(Dataset entries)
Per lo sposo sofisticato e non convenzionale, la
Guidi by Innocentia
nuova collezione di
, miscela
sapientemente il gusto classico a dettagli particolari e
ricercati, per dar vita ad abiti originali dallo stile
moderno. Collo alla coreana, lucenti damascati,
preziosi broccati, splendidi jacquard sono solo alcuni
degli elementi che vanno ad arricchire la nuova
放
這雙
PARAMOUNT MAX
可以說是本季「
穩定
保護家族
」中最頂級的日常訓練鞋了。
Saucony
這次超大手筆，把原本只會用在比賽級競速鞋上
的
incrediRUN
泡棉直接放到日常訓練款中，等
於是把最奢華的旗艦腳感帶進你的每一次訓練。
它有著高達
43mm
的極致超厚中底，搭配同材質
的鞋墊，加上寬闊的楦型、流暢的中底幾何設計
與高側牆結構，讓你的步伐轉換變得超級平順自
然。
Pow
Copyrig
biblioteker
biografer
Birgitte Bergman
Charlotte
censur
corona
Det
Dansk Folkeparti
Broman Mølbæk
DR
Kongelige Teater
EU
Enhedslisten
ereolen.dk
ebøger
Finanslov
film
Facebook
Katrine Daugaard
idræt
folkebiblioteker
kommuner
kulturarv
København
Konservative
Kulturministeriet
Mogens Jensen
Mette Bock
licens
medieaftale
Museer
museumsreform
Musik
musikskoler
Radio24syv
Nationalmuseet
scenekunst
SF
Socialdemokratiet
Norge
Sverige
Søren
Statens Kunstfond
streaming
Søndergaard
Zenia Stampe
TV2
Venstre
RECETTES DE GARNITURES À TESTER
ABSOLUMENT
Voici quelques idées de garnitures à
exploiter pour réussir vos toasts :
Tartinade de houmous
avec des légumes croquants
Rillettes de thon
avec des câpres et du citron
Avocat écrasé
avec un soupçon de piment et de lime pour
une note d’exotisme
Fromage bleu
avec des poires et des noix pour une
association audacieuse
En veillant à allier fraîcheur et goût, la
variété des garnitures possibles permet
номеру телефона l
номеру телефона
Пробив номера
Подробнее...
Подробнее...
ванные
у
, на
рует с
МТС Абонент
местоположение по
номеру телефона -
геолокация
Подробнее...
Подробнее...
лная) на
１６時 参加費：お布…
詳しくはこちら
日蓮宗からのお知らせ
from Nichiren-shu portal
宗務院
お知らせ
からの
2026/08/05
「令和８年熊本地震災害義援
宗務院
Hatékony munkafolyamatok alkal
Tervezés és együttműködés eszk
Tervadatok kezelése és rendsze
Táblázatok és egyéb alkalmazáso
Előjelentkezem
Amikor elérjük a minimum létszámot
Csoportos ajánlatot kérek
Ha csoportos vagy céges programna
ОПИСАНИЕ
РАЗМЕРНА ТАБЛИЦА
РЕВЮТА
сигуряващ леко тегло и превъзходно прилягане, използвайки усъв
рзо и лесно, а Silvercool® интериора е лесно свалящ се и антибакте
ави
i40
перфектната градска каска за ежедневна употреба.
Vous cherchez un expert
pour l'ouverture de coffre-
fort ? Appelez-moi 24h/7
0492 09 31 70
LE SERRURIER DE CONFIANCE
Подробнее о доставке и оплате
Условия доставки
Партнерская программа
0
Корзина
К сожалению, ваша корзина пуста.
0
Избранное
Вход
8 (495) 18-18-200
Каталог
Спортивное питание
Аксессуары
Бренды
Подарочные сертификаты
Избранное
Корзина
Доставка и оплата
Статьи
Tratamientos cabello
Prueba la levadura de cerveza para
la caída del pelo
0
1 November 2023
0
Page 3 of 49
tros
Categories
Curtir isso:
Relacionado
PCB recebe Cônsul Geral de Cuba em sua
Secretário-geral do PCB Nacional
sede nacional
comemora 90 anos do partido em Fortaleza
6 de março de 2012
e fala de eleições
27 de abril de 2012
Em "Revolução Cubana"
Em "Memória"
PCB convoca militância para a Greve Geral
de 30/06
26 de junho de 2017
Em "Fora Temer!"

• [Problem statement]:
All of the data is to be transcribed exactly as written.

• [Reply]:
Per lo sposo sofisticato e non convenzionale, la
Guidi by Innocentia
nuova collezione di
, miscela
sapientemente il gusto classico a dettagli particolari e
ricercati, per dar vita ad abiti originali dallo stile
moderno. Collo alla coreana, lucenti damascati,
preziosi broccati, splendidi jacquard sono solo alcuni
degli elementi che vanno ad arricchire la nuova
放
這雙
PARAMOUNT MAX
可以說是本季「
穩定
保護家族
」中最頂級的日常訓練鞋了。
Saucony
這次超大手筆，把原本只會用在比賽級競速鞋上
的
incrediRUN
泡棉直接放到日常訓練款中，等
於是把最奢華的旗艦腳感帶進你的每一次訓練。
它有著高達
43mm
的極致超厚中底，搭配同材質
的鞋墊，加上寬闊的楦型、流暢的中底幾何設計
與高側牆結構，讓你的步伐轉換變得超級平順自
然。
Pow
Copyrig
biblioteker
biografer
Birgitte Bergman
Charlotte
censur
corona
Det
Dansk Folkeparti
Broman Mølbæk
DR
Kongelige Teater
EU
Enhedslisten
ereolen.dk
ebøger
Finanslov
film
Facebook
Katrine Daugaard
idræt
folkebiblioteker
kommuner
kulturarv
København
Konservative
Kulturministeriet
Mogens Jensen
Mette Bock
licens
medieaftale
Museer
museumsreform
Musik
musikskoler
Radio24syv
Nationalmuseet
scenekunst
SF
Socialdemokratiet
Norge
Sverige
Søren
Statens Kunstfond
streaming
Søndergaard
Zenia Stampe
TV2
Venstre
RECETTES DE GARNITURES À TESTER
ABSOLUMENT
Voici quelques idées de garnitures à
exploiter pour réussir vos toasts :
Tartinade de houmous
avec des légumes croquants
Rillettes de thon
avec des câpres et du citron
Avocat écrasé
avec un soupçon de piment et de lime pour
une note d’exotisme
Fromage bleu
avec des poires et des noix pour une
association audacieuse
En veillant à allier fraîcheur et goût, la
variété des garnitures possibles permet
номеру телефона l
номеру телефона
Пробив номера
Подробнее...
Подробнее...
ванные
у
, на
рует с
МТС Абонент
местоположение по
номеру телефона -
геолокация
Подробнее...
Подробнее...
лная) на
１６時 参加費：お布…
詳しくはこちら
日蓮宗からのお知らせ
from Nichiren-shu portal
宗務院
お知らせ
からの
2026/08/05
「令和８年熊本地震災害義援
宗務院
Hatékony munkafolyamatok alkal
Tervezés és együttműködés eszk
Tervadatok kezelése és rendsze
Táblázatok és egyéb alkalmazáso
Előjelentkezem
Amikor elérjük a minimum létszámot
Csoportos ajánlatot kérek
Ha csoportos vagy céges programna
ОПИСАНИЕ
РАЗМЕРНА ТАБЛИЦА
РЕВЮТА
сигуряващ леко тегло и превъзходно прилягане, използвайки усъв
рзо и лесно, а Silvercool® интериора е лесно свалящ се и антибакте
ави
i40
перфектната градска каска за ежедневна употреба.
Vous cherchez un expert
pour l'ouverture de coffre-
fort ? Appelez-moi 24h/7
0492 09 31 70
LE SERRURIER DE CONFIANCE
Подробнее о доставке и оплате
Условия доставки
Партнерская программа
0
Корзина
К сожалению, ваша корзина пуста.
0
Избранное
Вход
8 (495) 18-18-200
Каталог
Спортивное питание
Аксессуары
Бренды
Подарочные сертификаты
Избранное
Корзина
Доставка и оплата
Статьи
Tratamientos cabello
Prueba la levadura de cerveza para
la caída del pelo
0
1 November 2023
0
Page 3 of 49
tros
Categories
Curtir isso:
Relacionado
PCB recebe Cônsul Geral de Cuba em sua
Secretário-geral do PCB Nacional
sede nacional
comemora 90 anos do partido em Fortaleza
6 de março de 2012
e fala de eleições
27 de abril de 2012
Em "Revolução Cubana"
Em "Memória"
PCB convoca militância para a Greve Geral
de 30/06
26 de junho de 2017
Em "Fora Temer!"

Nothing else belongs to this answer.